事件の徹底究明と大蔵行政の民主化を求める共同声明
1998年3月10日
全国税労働組合
全税関労働組合

 3月5日、またもや特権官僚を含む大蔵官僚が逮捕されました。繰り返される腐敗・汚職事件によって国民の大蔵行政への信頼は失われました。私たち大蔵省の第一線でまじめに働いている職員は、毎日の仕事で肩身の狭い思いをし、調査先などで苦情をいわれるなどいいようのない怒りでいっぱいです。
 3月6日、大蔵省は金融検査部幹部による汚職事件の監督責任で前官房長など9名を処分しました。田波耕治事務次官は「厳しい処分にした」としていますが、国民はもちろん、私たちも、大蔵省が全容を明らかにせず、この程度の処分と4名の現職逮捕で済ますことはとうてい納得できません。

1 「接待」は賄賂だ。自浄能力のない大蔵省

 大蔵省は、事件が起こるたびに、「綱紀の保持」(95年5月)の徹底や「倫理規定」(96年12月)を定めてきました。「倫理規定」では禁止事項として「接待、会食、餞別……」と事細かに示しています。
 今回の事件では「接待」が賄賂にあたるとされましたが、高級料亭での飲食、ゴルフ、そして風俗接待など、大蔵官僚が受けている「接待」は許しがたいものです。
 大蔵省はこれまでも、数々の疑惑や事件にあたって幹部の監督責任について処分を行ってきましたが、再発を防ぐことができないばかりか、次から次と汚職・腐敗が明らかになりました。これは、全容の解明を怠り、軽い処分で済ませてきた大蔵省の自浄能力のなさが根本的な原因といえます。

2 特権官僚優遇人事がおごりと高ぶりを生む

 大蔵省では、T種採用試験に合格し採用されれば、一生「出世の道」が保障されている人事システムがあり、彼らのおごりと高ぶりを生んできました。20代で税務署長に就任し、地域の名士や取り巻きにチヤホヤされ、接待に溺れていくことは明らかです。
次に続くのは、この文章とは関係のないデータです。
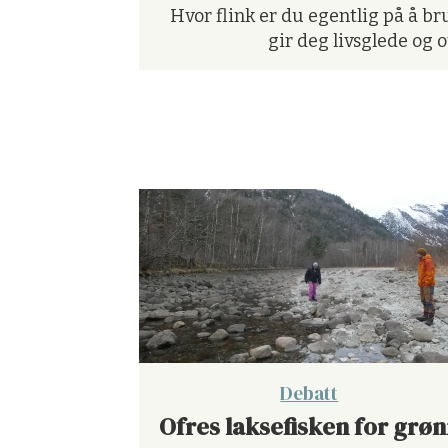
fiskere
Hvor flink er du egentlig på å br
gir deg livsglede og 
Debatt
Ofres laksefisken for grø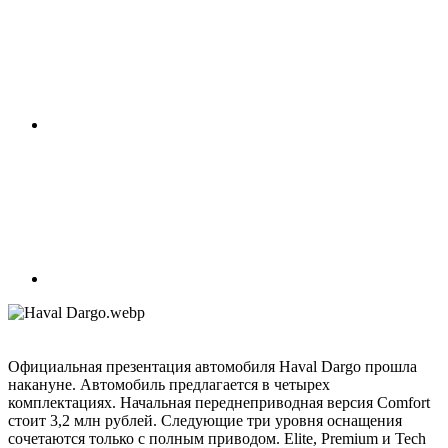
Официальная презентация автомобиля Haval Dargo прошла
накануне. Автомобиль предлагается в четырех
комплектациях. Начальная переднеприводная версия Comfort
стоит 3,2 млн рублей. Следующие три уровня оснащения
сочетаются только с полным приводом. Elite, Premium и Tech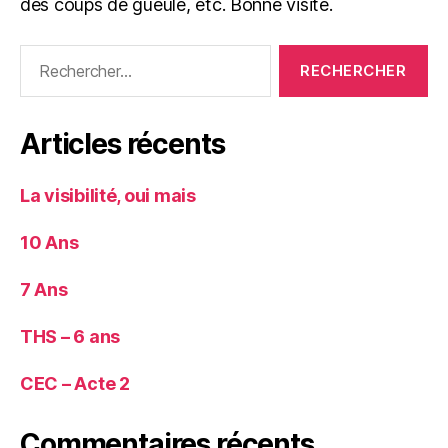
des coups de gueule, etc. Bonne visite.
Rechercher :
Articles récents
La visibilité, oui mais
10 Ans
7 Ans
THS – 6 ans
CEC – Acte 2
Commentaires récents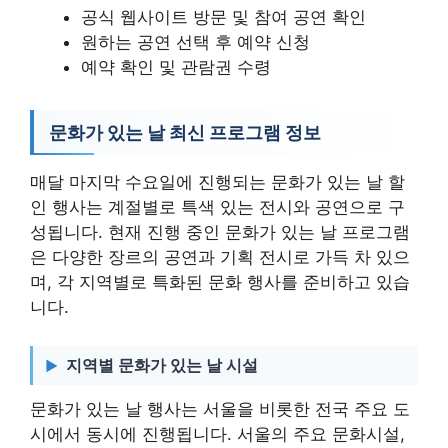
공식 웹사이트 방문 및 참여 공연 확인
원하는 공연 선택 후 예약 신청
예약 확인 및 관람권 수령
문화가 있는 날 최신 프로그램 정보
매달 마지막 수요일에 진행되는 문화가 있는 날 할
인 행사는 계절별로 특색 있는 전시와 공연으로 구
성됩니다. 현재 진행 중인 문화가 있는 날 프로그램
은 다양한 장르의 공연과 기획 전시로 가득 차 있으
며, 각 지역별로 특화된 문화 행사를 준비하고 있습
니다.
지역별 문화가 있는 날 시설
문화가 있는 날 행사는 서울을 비롯한 전국 주요 도
시에서 동시에 진행됩니다. 서울의 주요 문화시설,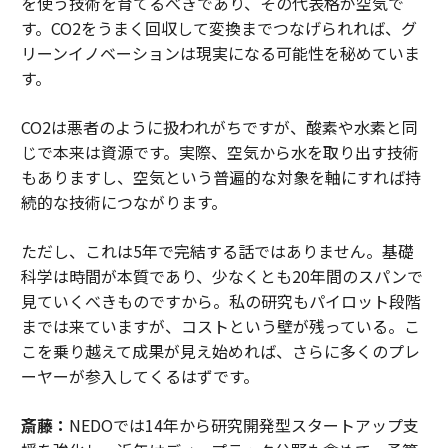
を使う技術を育てるべきであり、その代表格が空気で
す。CO2をうまく回収して変換までつなげられれば、グ
リーンイノベーションは現実になる可能性を秘めていま
す。
CO2は悪者のように扱われがちですが、酸素や水素と同
じで本来は資源です。実際、空気から水を取り出す技術
もありますし、空気という普遍的な対象を軸にすれば持
続的な技術につながります。
ただし、これは5年で完結する話ではありません。基礎
科学は時間が本質であり、少なくとも20年間のスパンで
見ていくべきものですから。私の研究もパイロット段階
までは来ていますが、コストという壁が残っている。こ
こを乗り越えて成果が見え始めれば、さらに多くのプレ
ーヤーが参入してくるはずです。
斎藤：
NEDOでは14年から研究開発型スタートアップ支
その後も一般職員とは比較にならないスピードで出世階段を歩み、退職後は次々と特殊法人や関係業界に天下り、高額の給与と退職金を手に入れていきます。
 このような、特権官僚の優遇人事をなくし、政・官・財の癒着を断ち切るには、天下りを完全に禁止することが決定的に重要です。

3 内部の批判を圧殺してきた大蔵省

 特権官僚優遇の人事と、職場内部の批判を一切許さない大蔵省の体質が今日の腐敗と癒着を生み出したことは明白です。
 大蔵省は憲法で保障された労働組合の活動を敵視し、全国税や全税関など大蔵省内の労働組合を弾圧をしてきました。労働組合を敵視した政策は、全国税が摘発した国税庁作成の「極秘資料」や関税局の「マル秘資料」で明らかになっています。しかし、大蔵省、国税庁、関税局は、何らの反省もせず、差別是正や労働組合敵視政策をあらためようとしていません。
 大蔵省に行政上の情報公開をさせると共に、人事・労務政策上の秘密主義を全面的にやめさせ、チェック機能をとりもどすことが急務となっています。

4 国民のための大蔵行政を確立するために

 政府・大蔵省は、国民に対しては消費税増税や暮らし、福祉や教育予算を削る一方で、軍事費の増大や贈賄銀行にも30兆円もの公的資金を投入するなど、国民いじめの行政をおこなってきました。
 私たちは、今こそ、国民のための大蔵行政を確立するために政府や大蔵省に次のことを要求します。
 1 徹底して真相を究明し、全容を明らかにすること。
 2 関係者への厳正な処分と、監督責任を明らかにすること。
 3 T種採用者を特権的に優遇する人事を改めること。
 4 特権官僚の天下りと関連業界からの天上りを禁止すること。
 5 差別のない公正で明朗な人事を確立すること。
 6 労働組合(全国税、全税関)敵視政策を改めること。
 7 大蔵省が率先して情報公開を進めること。

 私たちは、国民の期待に応え、大蔵行政の民主化のために国民とともに全力でたたかう決意です。